French law aims to force the employer to control the maximum daily and weekly working time and the minimum rest periods. However, there is no legal requirement to record the working hours of employees working under collectively agreed working hours (Article D.3171-1 of the Code).
That said, from a practical standpoint, given the very large number of claims relating to the duration of working time and payment of overtime hours (also triggering criminal offences), most companies have become accustomed to setting up a badge or time sheet system, recording the entry and exit times of all employees. Indeed, French case law requires the employer to provide proof of hours worked by the employee, whatever the working time arrangement in place. In court, an employer who cannot provide written evidence of hours worked by employees will be considered to be not complying with French law on working time.

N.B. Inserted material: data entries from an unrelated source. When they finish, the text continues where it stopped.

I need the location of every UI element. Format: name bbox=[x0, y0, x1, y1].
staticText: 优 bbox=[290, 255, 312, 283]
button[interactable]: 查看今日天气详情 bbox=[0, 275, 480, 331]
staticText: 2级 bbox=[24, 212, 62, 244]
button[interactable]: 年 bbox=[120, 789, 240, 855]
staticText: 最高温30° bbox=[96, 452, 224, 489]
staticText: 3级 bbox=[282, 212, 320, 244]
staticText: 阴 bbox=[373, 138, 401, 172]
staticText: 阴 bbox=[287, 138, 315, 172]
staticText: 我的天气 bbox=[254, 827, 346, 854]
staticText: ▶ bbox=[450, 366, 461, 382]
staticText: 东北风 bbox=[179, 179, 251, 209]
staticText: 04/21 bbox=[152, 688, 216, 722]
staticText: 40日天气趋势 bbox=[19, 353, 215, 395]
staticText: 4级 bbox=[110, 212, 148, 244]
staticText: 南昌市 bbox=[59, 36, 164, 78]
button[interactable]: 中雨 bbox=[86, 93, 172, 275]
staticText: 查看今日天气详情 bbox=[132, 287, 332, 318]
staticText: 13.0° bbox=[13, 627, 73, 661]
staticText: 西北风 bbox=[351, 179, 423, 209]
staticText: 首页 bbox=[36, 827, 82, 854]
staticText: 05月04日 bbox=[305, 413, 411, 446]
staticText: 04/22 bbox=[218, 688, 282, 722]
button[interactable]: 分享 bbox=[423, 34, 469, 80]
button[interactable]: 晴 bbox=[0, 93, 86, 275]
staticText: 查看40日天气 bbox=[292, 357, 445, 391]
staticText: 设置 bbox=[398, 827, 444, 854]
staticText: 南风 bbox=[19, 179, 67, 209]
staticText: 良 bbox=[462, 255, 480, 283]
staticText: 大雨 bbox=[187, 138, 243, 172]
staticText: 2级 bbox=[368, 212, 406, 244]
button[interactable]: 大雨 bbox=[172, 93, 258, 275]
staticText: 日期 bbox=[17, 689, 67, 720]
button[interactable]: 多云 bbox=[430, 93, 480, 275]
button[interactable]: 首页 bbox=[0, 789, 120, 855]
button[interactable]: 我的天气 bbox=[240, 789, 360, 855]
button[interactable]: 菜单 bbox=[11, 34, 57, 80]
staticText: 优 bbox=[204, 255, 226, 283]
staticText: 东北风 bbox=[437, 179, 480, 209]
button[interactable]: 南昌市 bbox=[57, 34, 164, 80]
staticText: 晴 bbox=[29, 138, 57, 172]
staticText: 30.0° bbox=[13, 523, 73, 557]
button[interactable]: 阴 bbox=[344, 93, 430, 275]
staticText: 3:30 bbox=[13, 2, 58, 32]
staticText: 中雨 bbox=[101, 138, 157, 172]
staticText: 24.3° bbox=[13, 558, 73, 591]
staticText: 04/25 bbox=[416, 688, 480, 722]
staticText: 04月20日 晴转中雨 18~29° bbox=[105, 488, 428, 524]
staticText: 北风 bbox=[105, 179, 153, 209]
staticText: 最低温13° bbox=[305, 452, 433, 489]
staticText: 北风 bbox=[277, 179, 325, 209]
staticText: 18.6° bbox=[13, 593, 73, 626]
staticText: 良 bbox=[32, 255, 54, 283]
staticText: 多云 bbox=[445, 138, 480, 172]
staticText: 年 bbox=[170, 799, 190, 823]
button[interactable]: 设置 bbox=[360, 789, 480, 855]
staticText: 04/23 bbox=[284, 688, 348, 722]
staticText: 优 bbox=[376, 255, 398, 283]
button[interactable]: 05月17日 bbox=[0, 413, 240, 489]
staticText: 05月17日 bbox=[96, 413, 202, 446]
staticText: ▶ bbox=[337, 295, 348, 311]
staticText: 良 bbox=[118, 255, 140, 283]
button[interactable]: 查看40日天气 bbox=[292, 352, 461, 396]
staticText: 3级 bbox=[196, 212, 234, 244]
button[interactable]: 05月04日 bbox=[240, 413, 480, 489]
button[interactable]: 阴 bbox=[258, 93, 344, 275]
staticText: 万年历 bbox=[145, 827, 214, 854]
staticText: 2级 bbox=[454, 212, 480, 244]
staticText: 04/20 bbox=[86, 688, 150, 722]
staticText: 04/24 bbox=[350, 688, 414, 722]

While in the situations described above French legislation already seems to apply the requirements of the ECJ, there is nevertheless an important question concerning employees who are paid an annual salary in respect of a certain number of days worked per year, as provided in the relevant collective bargaining agreement. This arrangement tends to apply to executives. The working time of these employees is based on a record of days worked, rather than hours.
It has been decided that the guarantees provided by French labour law (i.e. the employer's obligation to regularly ensure that the employee's workload is reasonable) are sufficient under European Union law. In this sense, the French Supreme Court has validated the annual salary/annual days system on the basis of the Directive and Article 31 of the EU Charter of Fundamental Rights. Notwithstanding the above, employees working under this arrangement have been known to challenge the validity of this arrangement before the French courts, claiming payment of overtime hours worked over the previous three years. Consequently, employers do also put in place a system for monitoring the working hours of these employees.
In summary, the ECJ’s decision does not make any major changes to French practice at first sight. Nevertheless, the open question is whether the French system for monitoring employees' working time on the basis of an annual salary/annual hours arrangement is sufficient in view of the ECJ's legal analysis. Attention should be paid to future case law.
In Italy, the ECJ’s judgment does not have an immediate and direct impact on the working time documentation to be kept by the employer. The current status of Italian legislation on the topic shows that employers are not required to keep working time documentation. Rather, the employer may opt, at its discretion, whether to register the daily working time of its employees.
Nonetheless, it is recommended to trace employees’ working time (and, usually, this is a standard practice for prudent employers) in order to correctly monitor overtime worked in excess of the 8 hour limit on maximum daily working time and even for health and safety purposes. Should an employee work more than 250 hours of overtime in a year, the employer will be subject to administrative fines and the employee may claim compensation for professional work-related stress.
In light of the above, we consider it highly likely that the Italian Legislator could, sooner or later, adopt provisions implementing the ECJ Judgment in order to convert the current optional practice of recording employees’ working time into a statutory obligation.